Carbon dioxide is a primary contributor to greenhouse gas emissions. It can be stored in subsurface conditions within saline aquifers, as they are abundant and provides adequate capacity [1, 2]. However, this storage method is not foolproof; it comes with certain geomechanical challenges and risks. CO2 injection increases the pore pressure and can lead to caprock failure, reactivation of pre-existing faults, abnormal poroelastic response, surface uplift, induced seismicity contamination of drinking water, and soil pollution [3, 4]. To mitigate CO2 migration risk to shallower depths, understanding the lithostratigraphic context of the proposed repository, the state of stress and the reservoir geomechanics processes become important.

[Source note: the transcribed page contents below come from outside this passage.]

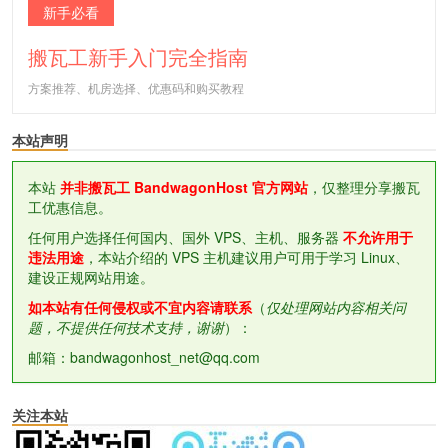
新手必看
搬瓦工新手入门完全指南
方案推荐、机房选择、优惠码和购买教程
本站声明
本站
并非搬瓦工 BandwagonHost 官方网站
，仅整理分享搬瓦
工优惠信息。
任何用户选择任何国内、国外 VPS、主机、服务器
不允许用于
违法用途
，本站介绍的 VPS 主机建议用户可用于学习 Linux、
建设正规网站用途。
如本站有任何侵权或不宜内容请联系
（
仅处理网站内容相关问
题，不提供任何技术支持，谢谢
）：
邮箱：bandwagonhost_net@qq.com
关注本站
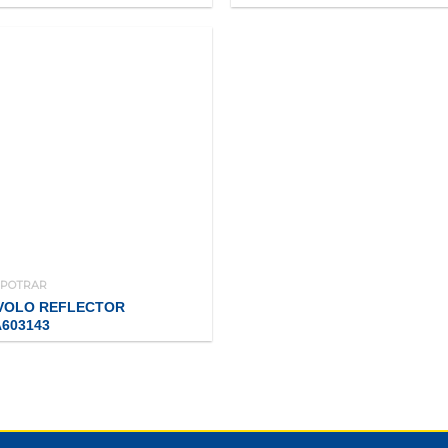
POTRAR
IVOLO REFLECTOR
603143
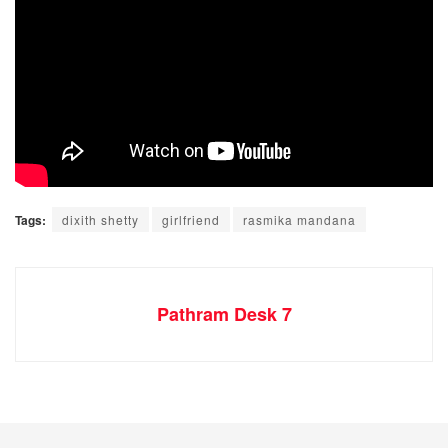
Tags:
dixith shetty
girlfriend
rasmika mandana
Pathram Desk 7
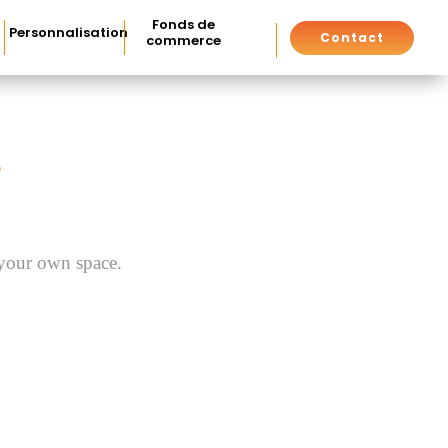
Fonds de
Personnalisation
Contact
commerce
S
 your own space.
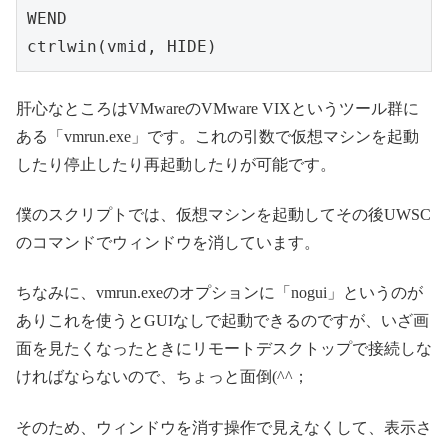
WEND

肝心なところはVMwareのVMware VIXというツール群に
ある「vmrun.exe」です。これの引数で仮想マシンを起動
したり停止したり再起動したりが可能です。
僕のスクリプトでは、仮想マシンを起動してその後UWSC
のコマンドでウィンドウを消しています。
ちなみに、vmrun.exeのオプションに「nogui」というのが
ありこれを使うとGUIなしで起動できるのですが、いざ画
面を見たくなったときにリモートデスクトップで接続しな
ければならないので、ちょっと面倒(^^；
そのため、ウィンドウを消す操作で見えなくして、表示さ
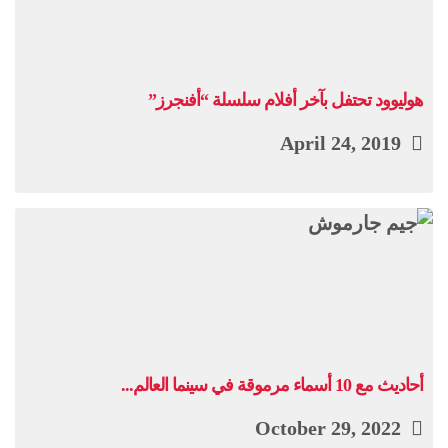
هوليوود تحتفل بآخر أفلام سلسلة “أفنجرز”
April 24, 2019
أحاديث مع 10 أسماء مرموقة في سينما العالم...
October 29, 2022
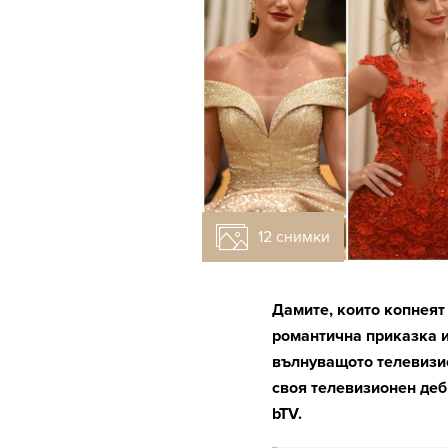
12 снимки
Дамите, които копнеят
романтична приказка и
вълнуващото телевизио
своя телевизионен деб
bTV.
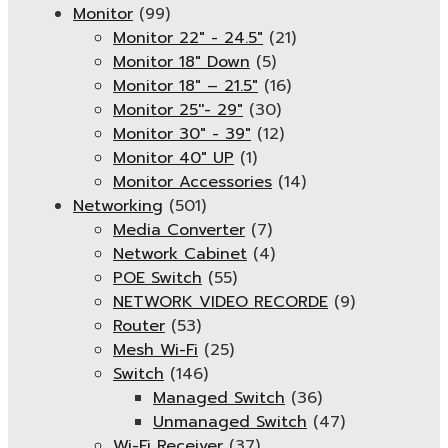
Monitor
(99)
Monitor 22" - 24.5"
(21)
Monitor 18" Down
(5)
Monitor 18″ – 21.5″
(16)
Monitor 25''- 29"
(30)
Monitor 30" - 39"
(12)
Monitor 40" UP
(1)
Monitor Accessories
(14)
Networking
(501)
Media Converter
(7)
Network Cabinet
(4)
POE Switch
(55)
NETWORK VIDEO RECORDE
(9)
Router
(53)
Mesh Wi-Fi
(25)
Switch
(146)
Managed Switch
(36)
Unmanaged Switch
(47)
Wi-Fi Receiver
(37)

Fortunately, there is no report of significant carbon leakage from carbon sequestration since its inception in

1996 in the Sleipner oil field in the North Sea [5]. But low induced seismic risk remains one of the basic criteria for a carbon sequestration site selection. Carbon dioxide leakage potentials can be divided into two broad categories, (i) Leakage potential from abandoned wellbores and (ii) leakage potential from geological formation through weak planes. A poor abandoned well database possess a real threat in identifying potential leakage areas whereas, within geological formation fault geometry, the existence of blind faults, critically stressed faults and fractures adds computational expenses [6].

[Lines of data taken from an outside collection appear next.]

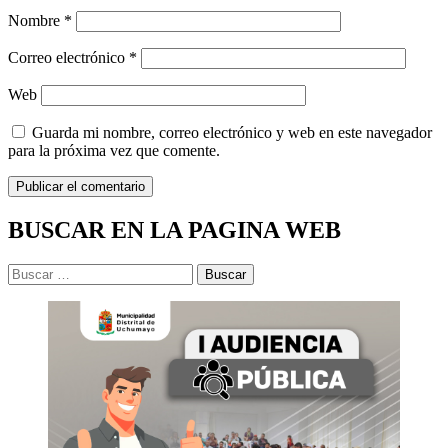
Nombre
*
Correo electrónico
*
Web
Guarda mi nombre, correo electrónico y web en este navegador
para la próxima vez que comente.
BUSCAR EN LA PAGINA WEB
Buscar:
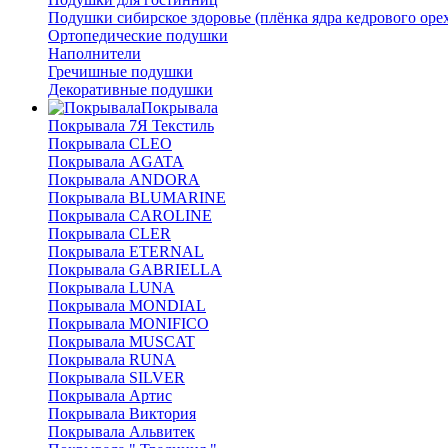
Подушки сибирское здоровье (плёнка ядра кедрового оре
Ортопедические подушки
Наполнители
Гречишные подушки
Декоративные подушки
Покрывала
Покрывала 7Я Текстиль
Покрывала CLEO
Покрывала AGATA
Покрывала ANDORA
Покрывала BLUMARINE
Покрывала CAROLINE
Покрывала CLER
Покрывала ETERNAL
Покрывала GABRIELLA
Покрывала LUNA
Покрывала MONDIAL
Покрывала MONIFICO
Покрывала MUSCAT
Покрывала RUNA
Покрывала SILVER
Покрывала Артис
Покрывала Виктория
Покрывала Альвитек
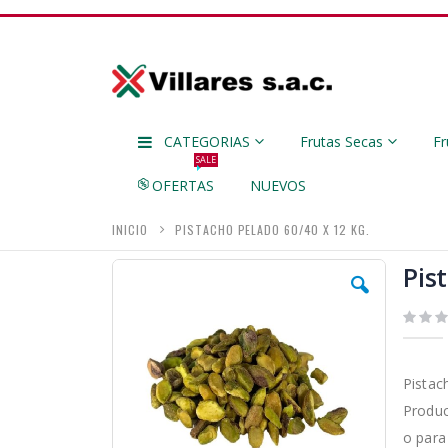
CATEGORIAS
Frutas Secas
Fr
SALE
OFERTAS
NUEVOS
INICIO
PISTACHO PELADO 60/40 X 12 KG.
Skip
Pis
to
the
end
of
the
images
Pistac
gallery
Produc
o para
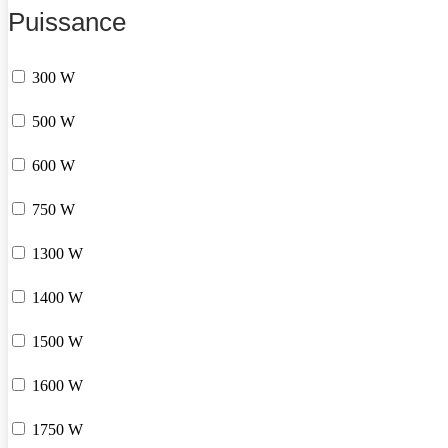
Puissance
300 W
500 W
600 W
750 W
1300 W
1400 W
1500 W
1600 W
1750 W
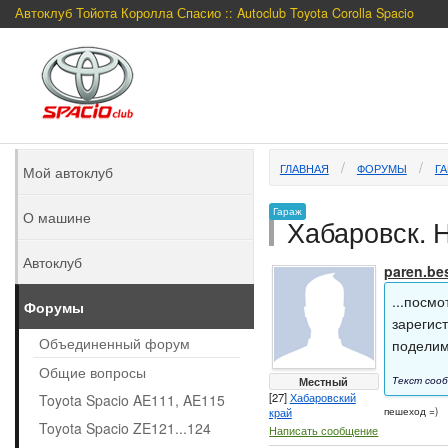
Автоклуб Тойота Королла Спасио :: Autoclub Toyota Corolla Spacio
ГЛАВНАЯ
ФОРУМЫ
Г
Мой автоклуб
Гараж
О машине
Хабаровск. Н
Автоклуб
paren.be
...посмо
Форумы
зарегист
Объединенный форум
поделим
Общие вопросы
Местный
Текст сооб
[27]
Хабаровский
Toyota Spacio AE111, AE115
край
пешеход =)
Toyota Spacio ZE121...124
Написать сообщение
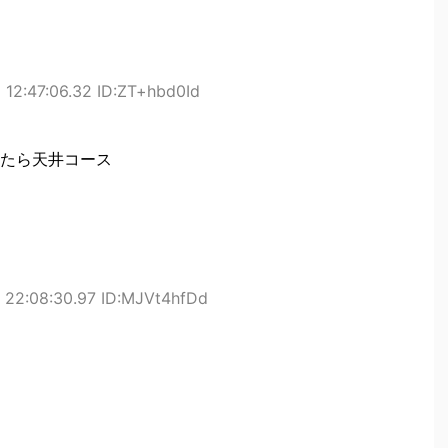
 12:47:06.32 ID:ZT+hbd0Id
たら天井コース
 22:08:30.97 ID:MJVt4hfDd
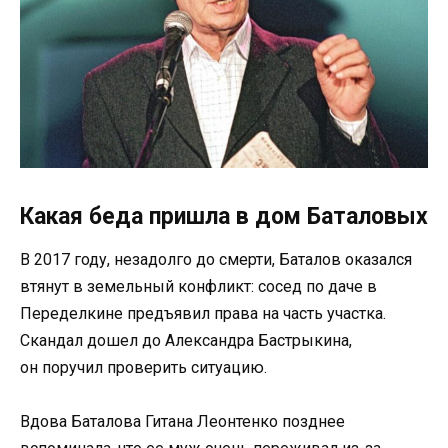
Какая беда пришла в дом Баталовых
В 2017 году, незадолго до смерти, Баталов оказался
втянут в земельный конфликт: сосед по даче в
Переделкине предъявил права на часть участка.
Скандал дошел до Александра Бастрыкина,
он поручил проверить ситуацию.
Вдова Баталова Гитана Леонтенко позднее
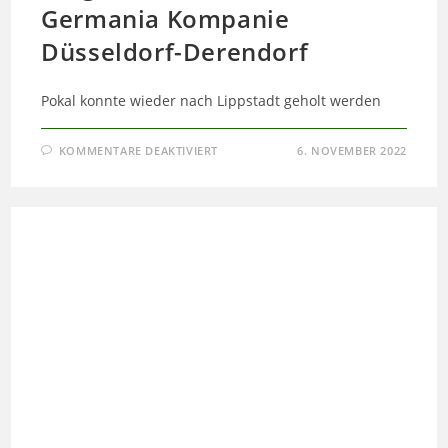
Germania Kompanie
Düsseldorf-Derendorf
Pokal konnte wieder nach Lippstadt geholt werden
FÜR
KOMMENTARE DEAKTIVIERT
6. NOVEMBER 2022
VERGLEICHSSCHIESSEN M
IT D
ER G
ERMANIA K
OMPANIE D
ÜSSELDORF-D
ERENDORF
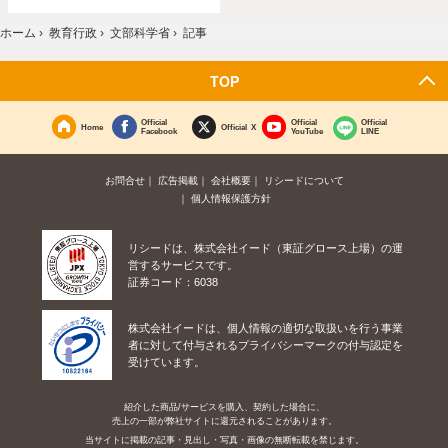
ホーム
›
教育行政
›
文部科学省
›
記事
TOP
Official
Official
Official
Home
Official X
Facebook
YouTube
LINE
お問合せ
広告掲載
会社概要
リシードについて
個人情報保護方針
リシードは、株式会社イード（東証グロース上場）の運
営するサービスです。
証券コード：6038
株式会社イードは、個人情報の適切な取扱いを行う事業
者に対して付与されるプライバシーマークの付与認定を
受けています。
紹介した商品/サービスを購入、契約した場合に、
売上の一部が弊社サイトに還元されることがあります。
当サイトに掲載の記事・見出し・写真・画像の無断転載を禁じます。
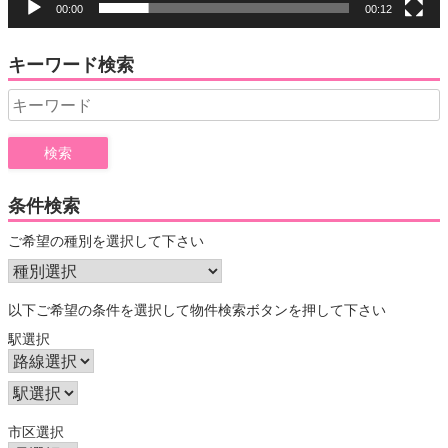
00:00
00:12
キーワード検索
Search
for:
条件検索
ご希望の種別を選択して下さい
以下ご希望の条件を選択して物件検索ボタンを押して下さい
駅選択
市区選択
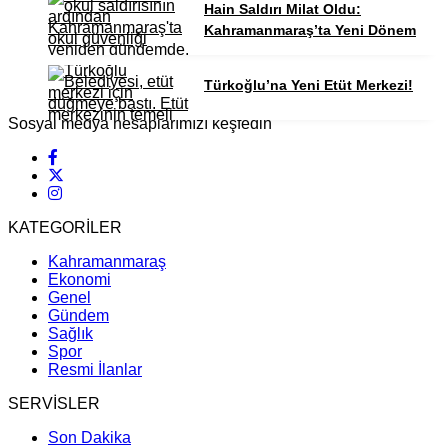
Hain Saldırı Milat Oldu:
Kahramanmaraş’ta Yeni Dönem
Türkoğlu’na Yeni Etüt Merkezi!
Sosyal medya hesaplarımızı keşfedin
KATEGORİLER
Kahramanmaraş
Ekonomi
Genel
Gündem
Sağlık
Spor
Resmi İlanlar
SERVİSLER
Son Dakika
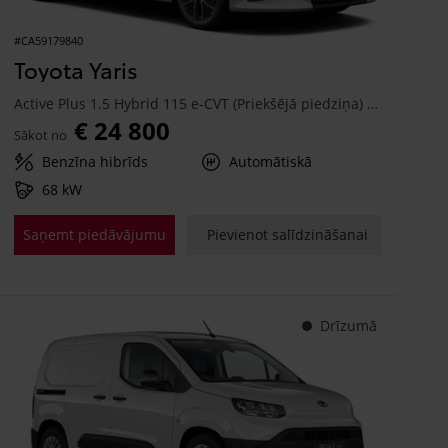
#CA59179840
Toyota Yaris
Active Plus 1.5 Hybrid 115 e-CVT (Priekšējā piedziņa) (68 kW)
€ 24 800
Sākot no
Benzīna hibrīds
Automātiskā
68 kW
Saņemt piedāvājumu
Pievienot salīdzināšanai
Drīzumā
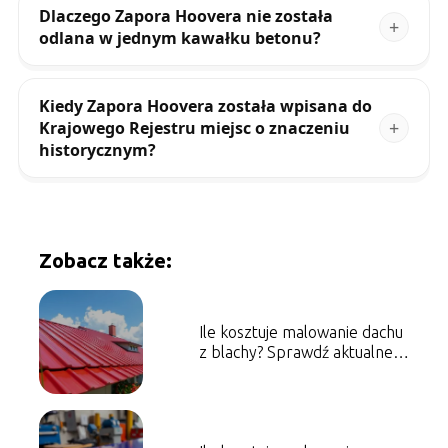
Dlaczego Zapora Hoovera nie została
odlana w jednym kawałku betonu?
Kiedy Zapora Hoovera została wpisana do
Krajowego Rejestru miejsc o znaczeniu
historycznym?
Zobacz także:
Ile kosztuje malowanie dachu
z blachy? Sprawdź aktualne
ceny!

To efficiently understand the geomechanical risks, a multiscale model of the reservoir is essential [7]. Models such as the single-phase analytical model [8], hybrid analytical-2D numerical simulation model [9], fluid simulation model [7], geomechanical model [10] previously addressed the leakage issue along the fault paths. But, in recent years numerical modelling combined with reservoir flow simulation and geomechanical models achieved quite a success to predict rock failure behaviour under CO2 injection [4]. Coupled simulators such as TOUGH-FLAC3D [11, 12], GEM-COMSOL [13], Eclipse-VISAGE [14, 15], ABAQUS [16], plays a pivotal role in geomechanical application for carbon dioxide storage. However, the efficiency and accuracy of the model only increase with the valuable addition of field data.

Previous Studies

Change in pore pressure during gas and fluid storage modifies the magnitude of horizontal stresses leading to the potentially irreversible mechanical change within the in situ rock, increasing the possibility of injection-related seismicity, caprock failure, and reactivation of existing faults [17, 18, 19]. Detailed knowledge of pre-existing faults, fault slip potential, criteria for generation of new faults and fractures, local and regional stress regimes, and earthquake focal mechanisms contribute significantly to the geomechanical understanding of the reservoir subjected to injection [20, 21, 22]. Based on such valuable information, a comprehensive geomechanical model of a CO2 repository reservoir can be created. An accurate evaluation of the magnitudes, the direction of principal stresses, and pore pressure [23, 24] while creating the model can help understand the potential for unfavourable outcomes and thus guide operational outcomes as detected by sensor arrays for seismic surveys, deformation and induced seismicity.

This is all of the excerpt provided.